Programmes 2008 du primaire

I

Comme toute liberté, la liberté pédagogique ne se définit pas aisément. Ce que chacun ressent, par contre, ce sont les privations et limitations de liberté dont il est l’objet. Les enseignants, et particulièrement les instituteurs, qui ont décidé de s’opposer au dogme du constructivisme, ont été victimes d’atteintes graves à leur liberté pédagogique.
Une liberté est un droit qui, en contrepartie, appelle des devoirs, des obligations. Plutôt que de chercher à définir la liberté pédagogique, il est plus simple et plus utile d’en tracer clairement les limites.
Cela aurait dû être fait avant d’évoquer la liberté pédagogique dans les textes et dans les discours.
•  L’article 48 de la Loi Fillon traite – ou plutôt maltraite – cette question, dans une rédaction qui est une offense à la langue française: « La liberté pédagogique de l’enseignant s’exerce dans le respect des programmes et instructions du ministre chargé de l’éducation nationale et dans le cadre du projet d’école ou d’établissement avec le conseil et sous le contrôle des membres du corps d’inspection. Le Conseil pédagogique prévu à l’article L421.5 ne peut porter atteinte à cette liberté ».

II

La difficulté de délimiter la liberté pédagogique provient du fait qu’elle peut être invoquée à propos de presque tous les aspects de l’enseignement.
•  Ainsi, on pourrait croire que la fixation des objectifs est peu tributaire de considérations pédagogiques, et que le pouvoir politique, s’il s’intéressait à cette question, disposerait d’une grande latitude de choix.
Toutefois, si l’on adhère à l’idéal d’amener chaque élève au plus haut niveau d’instruction permis par ses capacités et motivations, il importe de fixer des objectifs à la fois ambitieux et réalistes, qui puissent être atteints par les élèves persévérant dans leurs efforts.
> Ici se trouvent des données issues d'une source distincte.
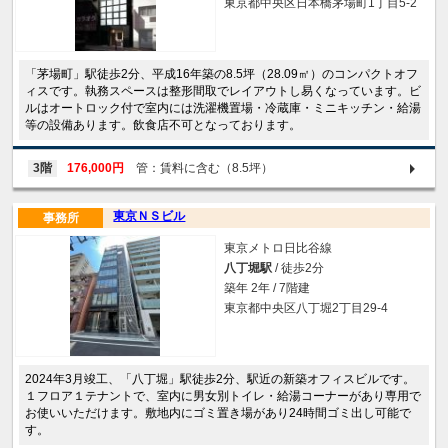
東京都中央区日本橋茅場町1丁目5-2
「茅場町」駅徒歩2分、平成16年築の8.5坪（28.09㎡）のコンパクトオフ
ィスです。執務スペースは整形間取でレイアウトし易くなっています。ビ
ルはオートロック付で室内には洗濯機置場・冷蔵庫・ミニキッチン・給湯
等の設備あります。飲食店不可となっております。
3階
176,000円
管：賃料に含む（8.5坪）
東京ＮＳビル
事務所
東京メトロ日比谷線
八丁堀駅
/ 徒歩2分
築年 2年 / 7階建
東京都中央区八丁堀2丁目29-4
2024年3月竣工、「八丁堀」駅徒歩2分、駅近の新築オフィスビルです。
１フロア１テナントで、室内に男女別トイレ・給湯コーナーがあり専用で
お使いいただけます。敷地内にゴミ置き場があり24時間ゴミ出し可能で
す。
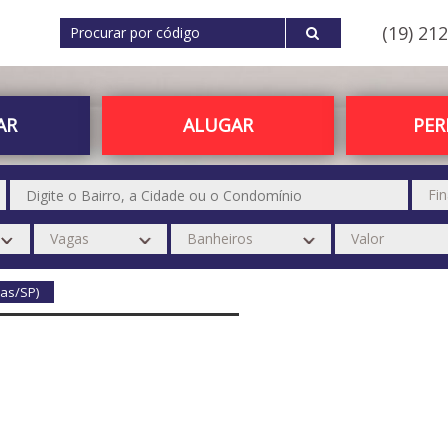
(19) 21
AR
ALUGAR
PE
nas/SP)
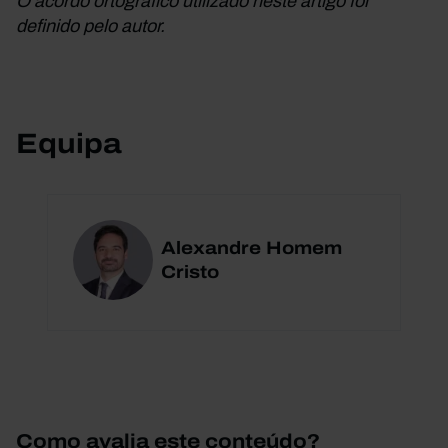
O acordo ortográfico utilizado neste artigo foi
definido pelo autor.
Equipa
Alexandre Homem
Cristo
Como avalia este conteúdo?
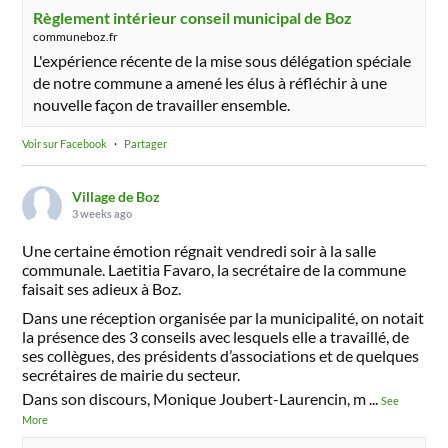
Règlement intérieur conseil municipal de Boz
communeboz.fr
L'expérience récente de la mise sous délégation spéciale
de notre commune a amené les élus à réfléchir à une
nouvelle façon de travailler ensemble.
Voir sur Facebook
·
Partager
Village de Boz
3 weeks ago
Une certaine émotion régnait vendredi soir à la salle
communale. Laetitia Favaro, la secrétaire de la commune
faisait ses adieux à Boz.
Dans une réception organisée par la municipalité, on notait
la présence des 3 conseils avec lesquels elle a travaillé, de
ses collègues, des présidents d’associations et de quelques
secrétaires de mairie du secteur.
Dans son discours, Monique Joubert-Laurencin, m
...
See
More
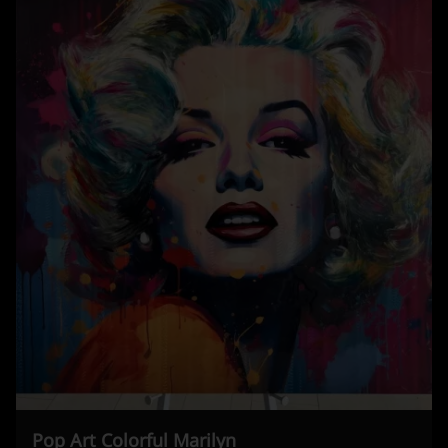
Pop Art Colorful Marilyn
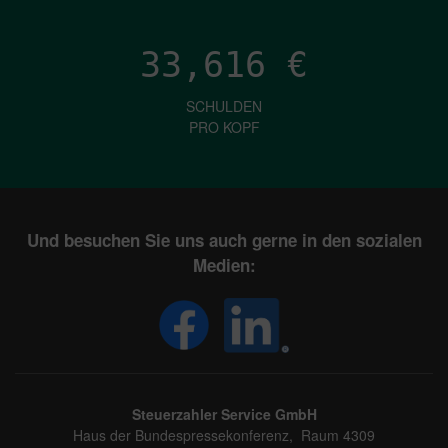
33,616
€
SCHULDEN
PRO KOPF
Und besuchen Sie uns auch gerne in den sozialen
Medien:
Steuerzahler Service GmbH
Haus der Bundespressekonferenz, Raum 4309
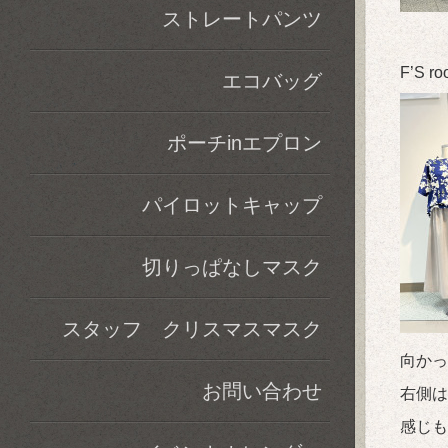
ストレートパンツ
F’S
エコバッグ
ポーチinエプロン
パイロットキャップ
切りっぱなしマスク
スタッフ クリスマスマスク
向かっ
お問い合わせ
右側は
感じも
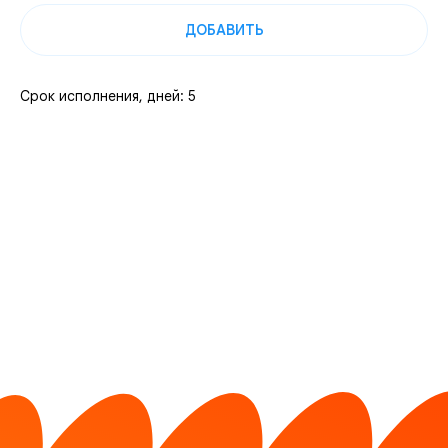
ДОБАВИТЬ
Срок исполнения, дней: 5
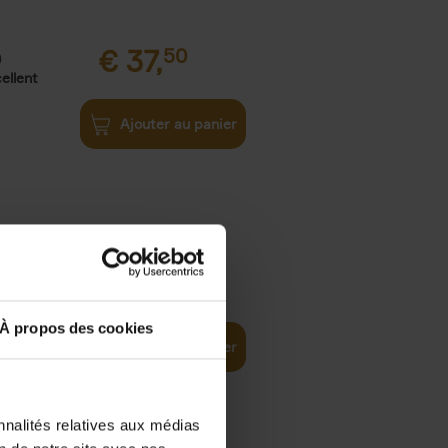
€
37,
50
)
ellent
Ajouter au panier
iness
€
29,
99
(EN)
tal world
À propos des cookies
Ajouter au panier
nnalités relatives aux médias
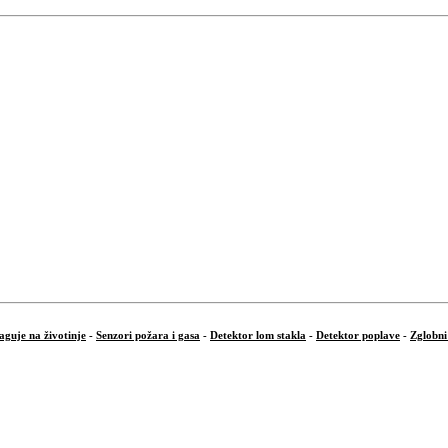
aguje na životinje
-
Senzori požara i gasa
-
Detektor lom stakla
-
Detektor poplave
-
Zglobni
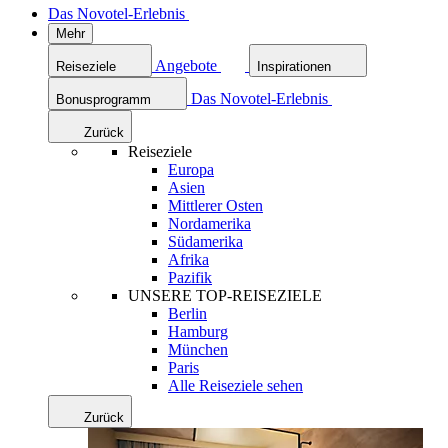
Das Novotel-Erlebnis
Mehr
Angebote
Reiseziele
Inspirationen
Das Novotel-Erlebnis
Bonusprogramm
Zurück
Reiseziele
Europa
Asien
Mittlerer Osten
Nordamerika
Südamerika
Afrika
Pazifik
UNSERE TOP-REISEZIELE
Berlin
Hamburg
München
Paris
Alle Reiseziele sehen
Zurück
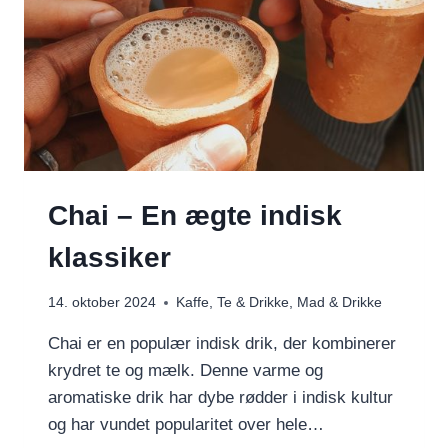
Chai – En ægte indisk
klassiker
14. oktober 2024
Kaffe, Te & Drikke
,
Mad & Drikke
Chai er en populær indisk drik, der kombinerer
krydret te og mælk. Denne varme og
aromatiske drik har dybe rødder i indisk kultur
og har vundet popularitet over hele…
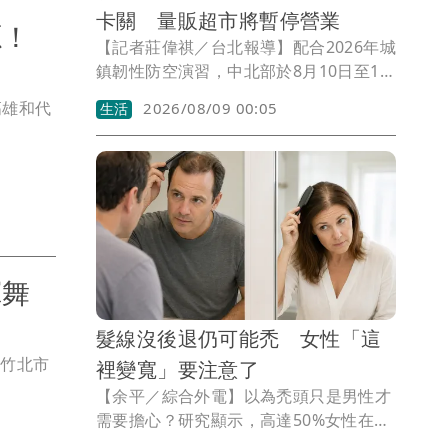
卡關 量販超市將暫停營業
源！
【記者莊偉祺／台北報導】配合2026年城
鎮韌性防空演習，中北部於8月10日至13
日陸續登場行動網路降速演練，超商、超
高雄和代
2026/08/09 00:05
生活
市量販也公布因應措施，包含將暫停部分
電子支付、APP部分功能恐受影響，更有
配合演習暫停營業。
揮舞
髮線沒後退仍可能禿 女性「這
從竹北市
裡變寬」要注意了
【余平／綜合外電】以為禿頭只是男性才
需要擔心？研究顯示，高達50%女性在70
歲前也會出現雄性禿，但女性通常不是髮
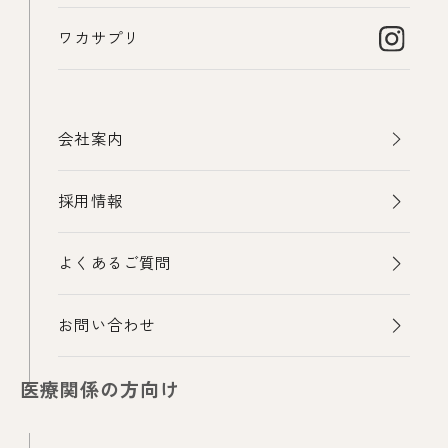
ワカサプリ
会社案内
採用情報
よくあるご質問
お問い合わせ
医療関係の方向け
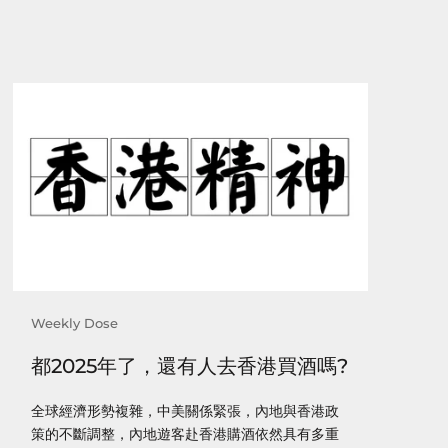
Weekly Dose
都2025年了，還有人去香港買酒嗎?
全球經濟形勢複雜，中美關係緊張，內地與香港政
策的不斷調整，內地遊客赴香港購酒依然具有多重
De même, les divers objectifs doivent être cohérents : comme on en a la preuve maintenant, l’enseignement supérieur est dépendant de l’enseignement primaire.
Les objectifs ne pourraient donc pas être définis utilement sans prendre en compte l’expérience des enseignants.

•  Dans l’hypothèse où les objectifs seraient définis et concrétisés par des examens fiables et constants, le choix des programmes, c’est-à-dire des progressions les plus efficaces, serait purement pédagogique, et beaucoup d’enseignants pourraient en revendiquer la responsabilité.
Dans cette hypothèse, l’obligation de respecter des programmes définis par les services du ministère serait une limitation à la liberté pédagogique. Ce n’est pas le cas actuellement, puisque tout le monde feint de croire que les objectifs sont implicitement définis par les programmes.

•  Dans un autre ordre d’idées, le fait de condamner le constructivisme, et d’opter pour un enseignement structuré, explicite, progressif et répétitif, est aussi un choix pédagogique.

Comme le constructivisme a affecté pratiquement toutes les disciplines, et même l’enseignement musical, son rejet justifie l’interdiction des pratiques que l’on connaît. Cette limite imposée à la liberté pédagogique est largement justifiée par la nocivité des pratiques constructivistes, surabondamment prouvée jusqu’à présent.

• La lettre de mission du Président de la République au ministre de l’Education Nationale précise : « Vous garantirez la liberté pédagogique des enseignants, en contrepartie de quoi vous les évaluerez plus régulièrement sur la base des progrès et des résultats de leurs élèves« .

C’est à juste titre qu’est employé le mot progrès. En effet, le résultat d’une année scolaire n’est pas le niveau d’instruction en fin d’année, mais l’élévation de ce niveau entre le début et la fin de l’année. Il eut été préférable d’écrire : « sur la base du progrès dans les résultats de leurs élèves ».

La lettre de mission lie donc implicitement la liberté pédagogique à une obligation de résultat. Celle-ci n’est pas la seule envisageable. Il y a manifestement une obligation de compétence professionnelle : on ne peut pas donner la liberté pédagogique à quelqu’un dont les connaissances ou la pratique sont insuffisantes. Il y a une obligation de prudence a priori alors que l’obligation de résultat ne s’applique qu’a posteriori. Il y a une obligation d’information des parents, premiers responsables de leurs enfants.

III

Il est donc inévitable que le pouvoir politique impose des limites à la liberté pédagogique d’enseignants œuvrant dans un système national.
Encore faut-il que ces limites soient clairement formulées, dans des termes qui s’imposent non seulement aux enseignants, mais à leur hiérarchie.
Nous souhaitons que le temps de cette clarification ne tarde pas trop.